## Work instructions
Across the whole listing, return each line exactly, with no images included.

## Recorded information
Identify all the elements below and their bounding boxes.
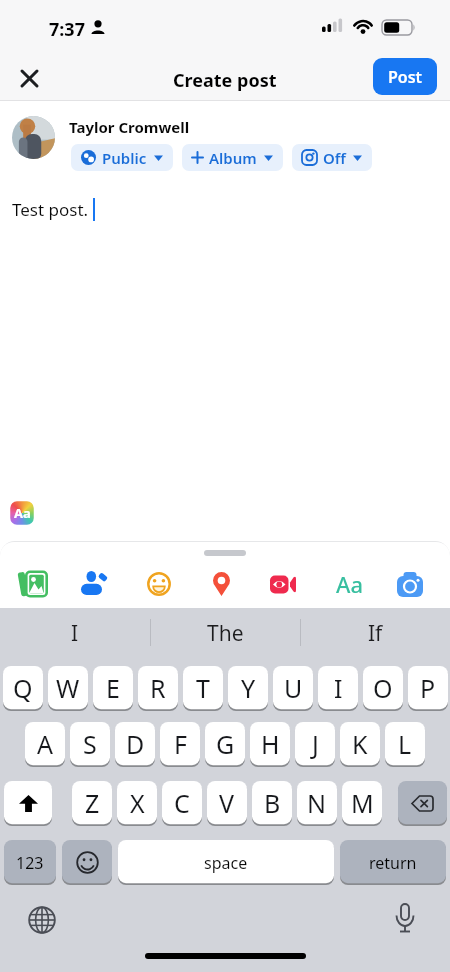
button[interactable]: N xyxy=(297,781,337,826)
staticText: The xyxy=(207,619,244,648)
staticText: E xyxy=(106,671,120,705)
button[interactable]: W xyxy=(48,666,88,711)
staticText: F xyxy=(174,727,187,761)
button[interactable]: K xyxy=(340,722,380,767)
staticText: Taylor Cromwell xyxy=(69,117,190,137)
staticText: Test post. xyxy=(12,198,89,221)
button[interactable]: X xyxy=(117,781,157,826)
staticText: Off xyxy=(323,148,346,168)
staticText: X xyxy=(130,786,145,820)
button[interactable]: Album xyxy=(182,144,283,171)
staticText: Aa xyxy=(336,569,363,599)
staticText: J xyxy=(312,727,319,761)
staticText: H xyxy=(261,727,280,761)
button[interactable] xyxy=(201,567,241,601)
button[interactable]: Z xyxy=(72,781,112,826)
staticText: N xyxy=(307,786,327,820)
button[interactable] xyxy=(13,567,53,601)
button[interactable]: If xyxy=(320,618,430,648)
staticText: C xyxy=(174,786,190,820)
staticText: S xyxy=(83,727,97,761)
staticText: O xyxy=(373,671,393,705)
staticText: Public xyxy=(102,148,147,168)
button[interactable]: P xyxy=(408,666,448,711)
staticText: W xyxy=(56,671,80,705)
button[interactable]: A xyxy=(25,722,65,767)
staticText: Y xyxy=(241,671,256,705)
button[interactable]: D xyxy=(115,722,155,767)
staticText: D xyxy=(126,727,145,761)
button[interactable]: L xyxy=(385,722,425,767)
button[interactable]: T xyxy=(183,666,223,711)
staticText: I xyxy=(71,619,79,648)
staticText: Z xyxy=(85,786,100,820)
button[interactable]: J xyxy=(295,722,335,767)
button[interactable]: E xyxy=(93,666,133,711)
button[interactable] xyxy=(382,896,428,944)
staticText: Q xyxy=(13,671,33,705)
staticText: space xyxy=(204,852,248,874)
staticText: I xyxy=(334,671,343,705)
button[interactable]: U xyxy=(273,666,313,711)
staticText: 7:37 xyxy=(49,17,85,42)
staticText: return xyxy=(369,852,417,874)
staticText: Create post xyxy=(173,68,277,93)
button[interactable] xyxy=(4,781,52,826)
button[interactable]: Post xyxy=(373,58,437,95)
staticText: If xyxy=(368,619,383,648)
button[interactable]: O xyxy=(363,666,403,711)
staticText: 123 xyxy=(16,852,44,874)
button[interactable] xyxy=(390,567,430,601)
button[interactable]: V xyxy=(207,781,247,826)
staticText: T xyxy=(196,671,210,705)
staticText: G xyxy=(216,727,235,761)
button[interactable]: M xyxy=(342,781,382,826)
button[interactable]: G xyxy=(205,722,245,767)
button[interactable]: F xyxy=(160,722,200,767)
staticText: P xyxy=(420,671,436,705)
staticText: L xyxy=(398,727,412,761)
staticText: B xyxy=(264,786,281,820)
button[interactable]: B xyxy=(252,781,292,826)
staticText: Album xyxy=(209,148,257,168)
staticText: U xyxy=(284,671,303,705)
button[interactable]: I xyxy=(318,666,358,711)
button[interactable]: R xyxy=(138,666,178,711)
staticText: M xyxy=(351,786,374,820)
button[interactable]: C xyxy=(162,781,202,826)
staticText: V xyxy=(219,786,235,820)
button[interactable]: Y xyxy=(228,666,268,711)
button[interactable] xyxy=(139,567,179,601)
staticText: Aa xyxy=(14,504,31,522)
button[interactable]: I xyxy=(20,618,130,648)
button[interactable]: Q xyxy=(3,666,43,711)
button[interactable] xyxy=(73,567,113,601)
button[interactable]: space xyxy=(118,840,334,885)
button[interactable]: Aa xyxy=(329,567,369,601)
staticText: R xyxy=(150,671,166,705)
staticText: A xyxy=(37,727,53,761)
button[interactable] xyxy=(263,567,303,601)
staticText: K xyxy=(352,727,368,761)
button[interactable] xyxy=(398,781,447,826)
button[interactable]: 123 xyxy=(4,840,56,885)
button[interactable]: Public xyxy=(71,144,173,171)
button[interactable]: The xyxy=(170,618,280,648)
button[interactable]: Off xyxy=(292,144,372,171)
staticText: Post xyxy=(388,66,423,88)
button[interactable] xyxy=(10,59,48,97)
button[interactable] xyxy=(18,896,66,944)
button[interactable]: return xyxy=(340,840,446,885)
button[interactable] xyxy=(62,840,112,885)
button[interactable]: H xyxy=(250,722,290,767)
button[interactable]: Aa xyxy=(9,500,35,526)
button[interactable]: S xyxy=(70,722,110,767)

## Solution to the exercise
Identify all the elements below and their bounding boxes.
button[interactable]: N xyxy=(297,781,337,826)
staticText: The xyxy=(207,619,244,648)
staticText: E xyxy=(106,671,120,705)
button[interactable]: W xyxy=(48,666,88,711)
staticText: F xyxy=(174,727,187,761)
button[interactable]: K xyxy=(340,722,380,767)
staticText: Taylor Cromwell xyxy=(69,117,190,137)
staticText: Test post. xyxy=(12,198,89,221)
button[interactable]: X xyxy=(117,781,157,826)
staticText: Off xyxy=(323,148,346,168)
staticText: X xyxy=(130,786,145,820)
button[interactable]: Album xyxy=(182,144,283,171)
staticText: Aa xyxy=(336,569,363,599)
staticText: J xyxy=(312,727,319,761)
staticText: H xyxy=(261,727,280,761)
button[interactable] xyxy=(201,567,241,601)
button[interactable]: Z xyxy=(72,781,112,826)
staticText: N xyxy=(307,786,327,820)
button[interactable] xyxy=(13,567,53,601)
button[interactable]: If xyxy=(320,618,430,648)
staticText: C xyxy=(174,786,190,820)
staticText: S xyxy=(83,727,97,761)
staticText: O xyxy=(373,671,393,705)
staticText: Public xyxy=(102,148,147,168)
button[interactable]: P xyxy=(408,666,448,711)
staticText: W xyxy=(56,671,80,705)
button[interactable]: A xyxy=(25,722,65,767)
staticText: Y xyxy=(241,671,256,705)
button[interactable]: D xyxy=(115,722,155,767)
staticText: D xyxy=(126,727,145,761)
button[interactable]: L xyxy=(385,722,425,767)
button[interactable]: T xyxy=(183,666,223,711)
staticText: I xyxy=(71,619,79,648)
staticText: Z xyxy=(85,786,100,820)
button[interactable]: J xyxy=(295,722,335,767)
button[interactable]: E xyxy=(93,666,133,711)
button[interactable] xyxy=(382,896,428,944)
staticText: Q xyxy=(13,671,33,705)
staticText: space xyxy=(204,852,248,874)
staticText: I xyxy=(334,671,343,705)
button[interactable]: U xyxy=(273,666,313,711)
staticText: 7:37 xyxy=(49,17,85,42)
staticText: return xyxy=(369,852,417,874)
staticText: Create post xyxy=(173,68,277,93)
button[interactable] xyxy=(4,781,52,826)
button[interactable]: Post xyxy=(373,58,437,95)
staticText: If xyxy=(368,619,383,648)
button[interactable]: O xyxy=(363,666,403,711)
staticText: 123 xyxy=(16,852,44,874)
button[interactable] xyxy=(390,567,430,601)
button[interactable]: V xyxy=(207,781,247,826)
staticText: T xyxy=(196,671,210,705)
staticText: G xyxy=(216,727,235,761)
button[interactable]: M xyxy=(342,781,382,826)
button[interactable]: G xyxy=(205,722,245,767)
button[interactable]: F xyxy=(160,722,200,767)
staticText: P xyxy=(420,671,436,705)
staticText: L xyxy=(398,727,412,761)
staticText: B xyxy=(264,786,281,820)
button[interactable]: B xyxy=(252,781,292,826)
staticText: Album xyxy=(209,148,257,168)
staticText: U xyxy=(284,671,303,705)
button[interactable]: I xyxy=(318,666,358,711)
button[interactable]: R xyxy=(138,666,178,711)
staticText: M xyxy=(351,786,374,820)
button[interactable]: C xyxy=(162,781,202,826)
staticText: V xyxy=(219,786,235,820)
button[interactable]: Y xyxy=(228,666,268,711)
button[interactable] xyxy=(139,567,179,601)
staticText: Aa xyxy=(14,504,31,522)
button[interactable]: I xyxy=(20,618,130,648)
button[interactable]: Q xyxy=(3,666,43,711)
button[interactable] xyxy=(73,567,113,601)
button[interactable]: space xyxy=(118,840,334,885)
button[interactable]: Aa xyxy=(329,567,369,601)
staticText: R xyxy=(150,671,166,705)
staticText: A xyxy=(37,727,53,761)
button[interactable] xyxy=(263,567,303,601)
staticText: K xyxy=(352,727,368,761)
button[interactable] xyxy=(398,781,447,826)
button[interactable]: 123 xyxy=(4,840,56,885)
button[interactable]: Public xyxy=(71,144,173,171)
button[interactable]: The xyxy=(170,618,280,648)
button[interactable]: Off xyxy=(292,144,372,171)
staticText: Post xyxy=(388,66,423,88)
button[interactable] xyxy=(10,59,48,97)
button[interactable] xyxy=(18,896,66,944)
button[interactable]: return xyxy=(340,840,446,885)
button[interactable] xyxy=(62,840,112,885)
button[interactable]: H xyxy=(250,722,290,767)
button[interactable]: Aa xyxy=(9,500,35,526)
button[interactable]: S xyxy=(70,722,110,767)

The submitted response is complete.